WORK ORDER: When a line of the entries contains the word "muziek", report that line.

(Extracted page text data)
• • • • •

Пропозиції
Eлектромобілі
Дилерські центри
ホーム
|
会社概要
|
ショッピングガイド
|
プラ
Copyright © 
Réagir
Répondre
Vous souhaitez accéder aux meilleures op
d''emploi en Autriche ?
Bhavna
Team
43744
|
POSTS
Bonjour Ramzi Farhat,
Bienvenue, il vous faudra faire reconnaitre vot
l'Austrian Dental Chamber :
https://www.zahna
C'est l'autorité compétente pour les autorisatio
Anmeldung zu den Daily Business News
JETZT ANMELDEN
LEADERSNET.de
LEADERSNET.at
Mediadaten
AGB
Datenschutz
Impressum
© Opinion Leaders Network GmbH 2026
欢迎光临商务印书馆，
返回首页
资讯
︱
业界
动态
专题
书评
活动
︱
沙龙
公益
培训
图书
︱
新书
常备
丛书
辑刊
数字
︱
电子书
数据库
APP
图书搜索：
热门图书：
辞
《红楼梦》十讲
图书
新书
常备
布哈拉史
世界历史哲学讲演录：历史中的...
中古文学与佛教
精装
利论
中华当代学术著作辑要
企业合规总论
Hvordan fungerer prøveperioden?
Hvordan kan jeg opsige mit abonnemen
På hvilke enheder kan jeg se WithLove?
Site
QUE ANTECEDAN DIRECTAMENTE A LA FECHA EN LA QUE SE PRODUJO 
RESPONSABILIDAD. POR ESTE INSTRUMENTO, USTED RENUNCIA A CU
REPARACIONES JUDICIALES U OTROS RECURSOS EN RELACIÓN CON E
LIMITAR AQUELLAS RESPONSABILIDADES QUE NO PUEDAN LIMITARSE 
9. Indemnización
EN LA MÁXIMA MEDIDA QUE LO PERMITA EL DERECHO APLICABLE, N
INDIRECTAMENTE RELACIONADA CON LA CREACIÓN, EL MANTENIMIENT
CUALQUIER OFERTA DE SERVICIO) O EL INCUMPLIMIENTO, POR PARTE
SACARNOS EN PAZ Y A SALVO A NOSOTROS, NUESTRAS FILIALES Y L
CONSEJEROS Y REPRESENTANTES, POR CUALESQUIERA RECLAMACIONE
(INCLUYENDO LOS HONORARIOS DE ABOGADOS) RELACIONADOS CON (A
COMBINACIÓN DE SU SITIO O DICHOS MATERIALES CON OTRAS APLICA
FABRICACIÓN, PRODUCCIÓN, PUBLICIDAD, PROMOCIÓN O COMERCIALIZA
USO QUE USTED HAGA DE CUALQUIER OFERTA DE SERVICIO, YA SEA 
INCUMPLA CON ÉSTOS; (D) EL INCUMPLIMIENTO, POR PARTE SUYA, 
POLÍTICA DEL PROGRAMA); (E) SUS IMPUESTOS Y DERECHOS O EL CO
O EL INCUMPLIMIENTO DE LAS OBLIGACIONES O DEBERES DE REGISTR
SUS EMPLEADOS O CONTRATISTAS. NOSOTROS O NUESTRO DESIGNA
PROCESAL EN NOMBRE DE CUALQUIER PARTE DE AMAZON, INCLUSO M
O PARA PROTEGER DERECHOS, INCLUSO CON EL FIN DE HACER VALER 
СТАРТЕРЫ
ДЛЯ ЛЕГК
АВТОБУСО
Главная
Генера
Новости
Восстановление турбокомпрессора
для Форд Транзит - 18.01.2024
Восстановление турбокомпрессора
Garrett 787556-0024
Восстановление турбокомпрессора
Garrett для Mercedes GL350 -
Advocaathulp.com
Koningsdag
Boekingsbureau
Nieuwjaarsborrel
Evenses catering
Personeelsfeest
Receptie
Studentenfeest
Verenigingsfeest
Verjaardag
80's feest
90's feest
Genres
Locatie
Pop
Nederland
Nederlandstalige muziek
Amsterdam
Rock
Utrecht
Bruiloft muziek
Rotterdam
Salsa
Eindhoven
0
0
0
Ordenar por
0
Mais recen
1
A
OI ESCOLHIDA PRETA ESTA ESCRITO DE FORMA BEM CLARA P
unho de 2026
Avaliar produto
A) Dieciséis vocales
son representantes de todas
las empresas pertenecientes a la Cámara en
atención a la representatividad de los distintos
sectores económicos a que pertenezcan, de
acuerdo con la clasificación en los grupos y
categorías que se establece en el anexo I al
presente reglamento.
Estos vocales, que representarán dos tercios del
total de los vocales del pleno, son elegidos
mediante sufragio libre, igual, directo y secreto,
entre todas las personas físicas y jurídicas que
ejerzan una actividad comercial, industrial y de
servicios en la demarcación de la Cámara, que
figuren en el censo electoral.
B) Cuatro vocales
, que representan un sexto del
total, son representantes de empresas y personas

• • • • •

FINISHED EXERCISE:
Nederlandstalige muziek
Bruiloft muziek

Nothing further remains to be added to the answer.